Our easy sponge cake recipe is foolproof. With only five ingredients this basic cake recipe just needs your favourite icing and you're sorted. It's a small sponge cake, made in an 18cm or 7in cake tin.

If you are looking for a larger recipe for a different tin size, or with some additional icing, try our sponge cake calculator for the perfect fit to your equipment or style.

Cakes and baking

Preparation

The trick to getting a sponge cake to rise is to mix the wet ingredients together before gently folding in the dry ingredients to keep air in the mixture. The creaming method, in which butter and sugar are beaten together until pale, light and fluffy, is used to make sponge cakes such as the Victoria sponges and fruit cakes. Whisked sponges contain no butter, and are therefore lower in fat. They are made by whisking the eggs and sugar until thick in a bowl placed over a pan of simmering water. The final method for making sponge requires the yolks and sugar to be beaten together and the egg whites whisked separately. The stiff whites are then folded gradually into the yolk mixture, alternating a little at a time with the sifted flour.
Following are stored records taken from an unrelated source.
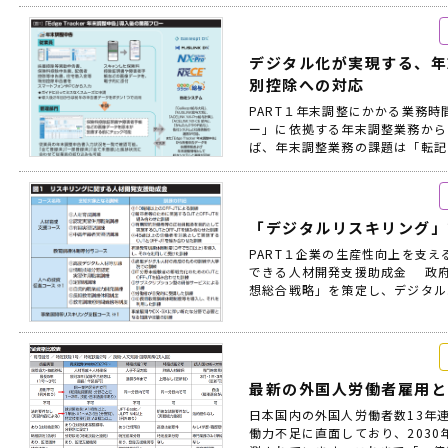
デジタル化が実現する、年
別控除への対応
PART１年末調整にかかる業務時
ー」に依拠する年末調整業務から
ば、年末調整業務の課題は「転記と
「デジタルリスキリング」
PART１企業の生産性向上を支え
できる人材開発支援助成金 政府
想総合戦略」を策定し、デジタル.
最新の外国人労働者雇用と
日本国内の外国人労働者数13年
働力不足に直面しており、2030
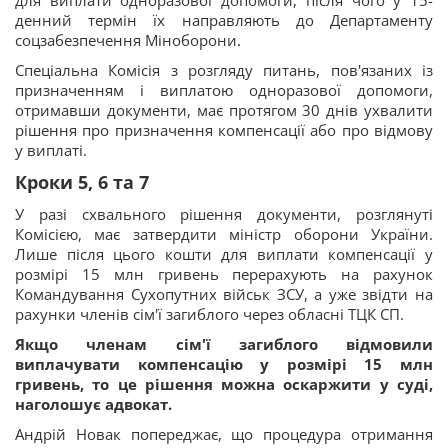
для виплати одноразової допомоги, після чого у 15-
денний термін їх направляють до Департаменту
соцзабезпечення Міноборони.
Спеціальна Комісія з розгляду питань, пов'язаних із
призначенням і виплатою одноразової допомоги,
отримавши документи, має протягом 30 днів ухвалити
рішення про призначення компенсації або про відмову
у виплаті.
Кроки 5, 6 та 7
У разі схвального рішення документи, розглянуті
Комісією, має затвердити міністр оборони України.
Лише після цього кошти для виплати компенсації у
розмірі 15 млн гривень перерахують на рахунок
Командування Сухопутних військ ЗСУ, а уже звідти на
рахунки членів сім'ї загиблого через обласні ТЦК СП.
Якщо членам сім'ї загиблого відмовили
виплачувати компенсацію у розмірі 15 млн
гривень, то це рішення можна оскаржити у суді,
наголошує адвокат.
Андрій Новак попереджає, що процедура отримання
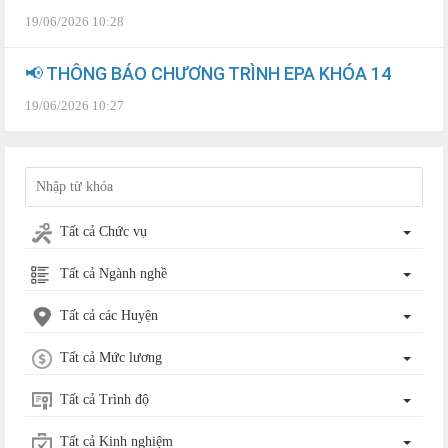
19/06/2026 10:28
📢 THÔNG BÁO CHƯƠNG TRÌNH EPA KHÓA 14
19/06/2026 10:27
Tất cả Chức vụ
Tất cả Ngành nghề
Tất cả các Huyện
Tất cả Mức lương
Tất cả Trình độ
Tất cả Kinh nghiệm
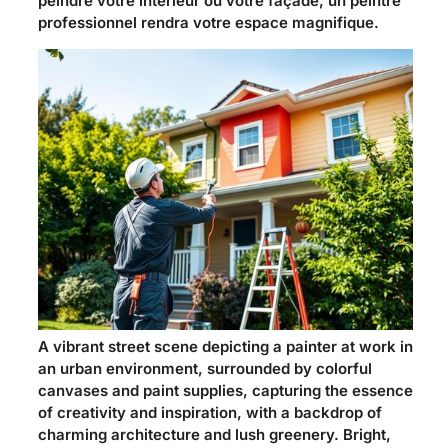
peindre votre intérieur ou votre façade, un peintre
professionnel rendra votre espace magnifique.
A vibrant street scene depicting a painter at work in
an urban environment, surrounded by colorful
canvases and paint supplies, capturing the essence
of creativity and inspiration, with a backdrop of
charming architecture and lush greenery. Bright,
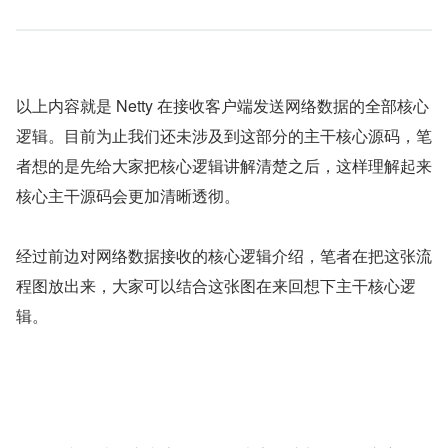
Netty 服务端对于一次 OP_READ 事件的处理，会在一个
d
循环 read loop 中分多次从客户端 NioSocket
o{}while()
Channel 中读取网络数据。每次读取我们分配的 ByteBuffer 
容量大小，初始容量为 2048。
：一次循环读取一次数据，就触发一
ChanneRead事件
次
。本次最多读取在 read loop 循
ChannelRead事件
环开始分配的 DirectByteBuffer 容量大小。这个容量会
动态调整，文章后续笔者会详细介绍。
：当读取不到数据或者
ChannelReadComplete事件
不满足
的任意一个条件就会退出 
continueReading 
read loop，这时就会触发
ChannelReadComplete事
。表示本次
处理完毕。
件
OP_READ事件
Some light fruited cakes such as tea loaf use the melt-and-mix method. The butter and sugar are melted together, then cooled. The remaining ingredients are then added to create a batter.

Other considerations

Vegans and people who are allergic to eggs can make egg-free cakes using substitutes including cocoa butter, xantham gum, agar agar, arrowroot, locust bean gum, carob, vegetarian gelatine, vegan egg replacer, soya flour, banana, potato flour, or even mashed-up banana, silken tofu and chocolate. For vegans, or those who are dairy-intolerant, butter can be replaced with good soya margarine. Adding baking powder will help the cake to rise.